## Material for this exercise:
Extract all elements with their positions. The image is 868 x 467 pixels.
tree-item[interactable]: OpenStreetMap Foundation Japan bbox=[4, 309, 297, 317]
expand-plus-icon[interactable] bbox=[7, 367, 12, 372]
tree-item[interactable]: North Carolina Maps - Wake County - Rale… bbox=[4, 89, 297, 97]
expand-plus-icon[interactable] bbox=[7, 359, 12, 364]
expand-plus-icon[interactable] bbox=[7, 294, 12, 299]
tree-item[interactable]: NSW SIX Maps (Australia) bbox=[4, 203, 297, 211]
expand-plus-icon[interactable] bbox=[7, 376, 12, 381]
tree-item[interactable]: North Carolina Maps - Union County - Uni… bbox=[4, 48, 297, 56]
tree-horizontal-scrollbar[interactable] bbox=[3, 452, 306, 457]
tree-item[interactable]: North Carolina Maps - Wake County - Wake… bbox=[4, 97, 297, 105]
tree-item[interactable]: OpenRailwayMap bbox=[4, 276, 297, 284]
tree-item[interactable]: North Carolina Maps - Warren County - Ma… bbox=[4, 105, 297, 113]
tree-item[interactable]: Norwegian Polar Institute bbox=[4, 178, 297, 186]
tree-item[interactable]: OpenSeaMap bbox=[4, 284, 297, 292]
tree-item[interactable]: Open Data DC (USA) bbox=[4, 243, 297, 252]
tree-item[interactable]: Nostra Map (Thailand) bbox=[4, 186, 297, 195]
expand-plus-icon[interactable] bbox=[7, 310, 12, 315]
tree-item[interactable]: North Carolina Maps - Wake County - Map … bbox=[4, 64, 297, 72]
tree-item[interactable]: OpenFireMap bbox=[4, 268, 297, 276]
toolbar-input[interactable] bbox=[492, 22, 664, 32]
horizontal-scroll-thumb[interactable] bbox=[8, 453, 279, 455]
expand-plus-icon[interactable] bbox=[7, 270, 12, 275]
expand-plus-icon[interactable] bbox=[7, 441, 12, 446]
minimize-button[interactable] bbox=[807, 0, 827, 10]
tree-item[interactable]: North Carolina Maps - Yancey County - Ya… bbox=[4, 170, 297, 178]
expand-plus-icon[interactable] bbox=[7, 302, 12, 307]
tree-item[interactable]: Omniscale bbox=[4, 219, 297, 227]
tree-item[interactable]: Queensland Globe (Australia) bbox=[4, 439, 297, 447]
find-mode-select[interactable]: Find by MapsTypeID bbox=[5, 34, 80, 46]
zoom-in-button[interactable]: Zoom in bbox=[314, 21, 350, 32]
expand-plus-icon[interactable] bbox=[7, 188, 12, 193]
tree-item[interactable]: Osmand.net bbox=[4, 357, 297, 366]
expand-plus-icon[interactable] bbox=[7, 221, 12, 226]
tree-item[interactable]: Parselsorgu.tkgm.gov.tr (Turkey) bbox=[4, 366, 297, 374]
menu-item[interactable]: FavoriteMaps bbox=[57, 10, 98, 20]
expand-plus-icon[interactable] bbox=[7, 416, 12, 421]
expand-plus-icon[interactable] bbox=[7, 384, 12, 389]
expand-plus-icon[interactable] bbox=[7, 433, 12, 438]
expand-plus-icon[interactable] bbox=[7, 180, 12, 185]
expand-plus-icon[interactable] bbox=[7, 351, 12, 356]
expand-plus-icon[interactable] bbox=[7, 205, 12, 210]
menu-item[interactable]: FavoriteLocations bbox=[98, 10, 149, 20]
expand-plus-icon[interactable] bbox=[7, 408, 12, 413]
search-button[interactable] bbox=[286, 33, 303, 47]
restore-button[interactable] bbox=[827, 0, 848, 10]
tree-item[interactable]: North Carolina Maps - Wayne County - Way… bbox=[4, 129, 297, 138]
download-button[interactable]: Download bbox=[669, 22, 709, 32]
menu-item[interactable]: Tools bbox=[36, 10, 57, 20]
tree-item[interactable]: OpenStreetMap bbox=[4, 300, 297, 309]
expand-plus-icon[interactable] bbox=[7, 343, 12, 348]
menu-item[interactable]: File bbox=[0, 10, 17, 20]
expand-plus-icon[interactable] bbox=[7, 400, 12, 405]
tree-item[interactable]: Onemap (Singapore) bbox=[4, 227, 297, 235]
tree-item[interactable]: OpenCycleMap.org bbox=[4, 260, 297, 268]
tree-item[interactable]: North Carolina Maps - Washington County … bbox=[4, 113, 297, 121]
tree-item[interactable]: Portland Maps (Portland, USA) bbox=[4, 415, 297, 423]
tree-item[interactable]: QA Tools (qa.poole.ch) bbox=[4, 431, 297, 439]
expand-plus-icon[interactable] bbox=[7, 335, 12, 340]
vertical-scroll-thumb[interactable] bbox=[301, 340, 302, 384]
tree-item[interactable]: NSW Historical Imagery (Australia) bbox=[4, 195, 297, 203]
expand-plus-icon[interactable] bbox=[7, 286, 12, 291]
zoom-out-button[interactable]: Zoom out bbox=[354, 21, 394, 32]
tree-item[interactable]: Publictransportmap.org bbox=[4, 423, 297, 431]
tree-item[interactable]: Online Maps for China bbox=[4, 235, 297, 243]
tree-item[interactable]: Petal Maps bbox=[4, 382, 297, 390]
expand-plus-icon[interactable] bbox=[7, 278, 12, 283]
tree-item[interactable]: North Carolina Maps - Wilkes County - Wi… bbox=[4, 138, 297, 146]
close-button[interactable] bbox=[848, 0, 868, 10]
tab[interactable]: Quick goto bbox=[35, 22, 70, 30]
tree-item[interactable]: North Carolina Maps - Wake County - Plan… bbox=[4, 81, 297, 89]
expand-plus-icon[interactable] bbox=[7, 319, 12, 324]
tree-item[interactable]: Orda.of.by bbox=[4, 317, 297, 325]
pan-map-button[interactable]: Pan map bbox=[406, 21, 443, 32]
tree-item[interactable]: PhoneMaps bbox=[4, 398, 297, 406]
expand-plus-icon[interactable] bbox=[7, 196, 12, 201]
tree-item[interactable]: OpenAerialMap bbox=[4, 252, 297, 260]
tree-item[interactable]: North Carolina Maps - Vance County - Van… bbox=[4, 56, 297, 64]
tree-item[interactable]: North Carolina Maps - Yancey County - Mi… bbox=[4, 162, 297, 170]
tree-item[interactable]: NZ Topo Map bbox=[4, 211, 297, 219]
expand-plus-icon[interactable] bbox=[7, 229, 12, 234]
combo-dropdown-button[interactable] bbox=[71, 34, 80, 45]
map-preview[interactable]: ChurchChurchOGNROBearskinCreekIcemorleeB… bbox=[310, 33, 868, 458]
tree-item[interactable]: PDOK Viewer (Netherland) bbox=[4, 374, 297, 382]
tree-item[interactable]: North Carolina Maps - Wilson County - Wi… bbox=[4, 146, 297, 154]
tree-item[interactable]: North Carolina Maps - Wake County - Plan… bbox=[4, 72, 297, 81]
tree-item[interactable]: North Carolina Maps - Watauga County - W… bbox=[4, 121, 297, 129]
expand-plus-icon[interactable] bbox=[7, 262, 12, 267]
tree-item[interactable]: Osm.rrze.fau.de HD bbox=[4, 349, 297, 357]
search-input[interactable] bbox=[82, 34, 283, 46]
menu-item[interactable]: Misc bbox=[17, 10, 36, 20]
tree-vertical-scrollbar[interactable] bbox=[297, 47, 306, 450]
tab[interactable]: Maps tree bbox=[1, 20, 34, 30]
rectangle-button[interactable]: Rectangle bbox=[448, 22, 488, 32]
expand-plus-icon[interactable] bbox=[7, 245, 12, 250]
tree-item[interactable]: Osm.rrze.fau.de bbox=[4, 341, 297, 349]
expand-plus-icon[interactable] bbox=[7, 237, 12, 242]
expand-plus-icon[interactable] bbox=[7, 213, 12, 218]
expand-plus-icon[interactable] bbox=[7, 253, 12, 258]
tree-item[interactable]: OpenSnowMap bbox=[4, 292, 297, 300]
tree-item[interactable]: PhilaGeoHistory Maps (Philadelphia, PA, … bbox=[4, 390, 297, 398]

## Your objective:
Copy out, from the listing above, every line that contains the word "OpenStreetMap".

## Answer box:
tree-item[interactable]: OpenStreetMap Foundation Japan bbox=[4, 309, 297, 317]
tree-item[interactable]: OpenStreetMap bbox=[4, 300, 297, 309]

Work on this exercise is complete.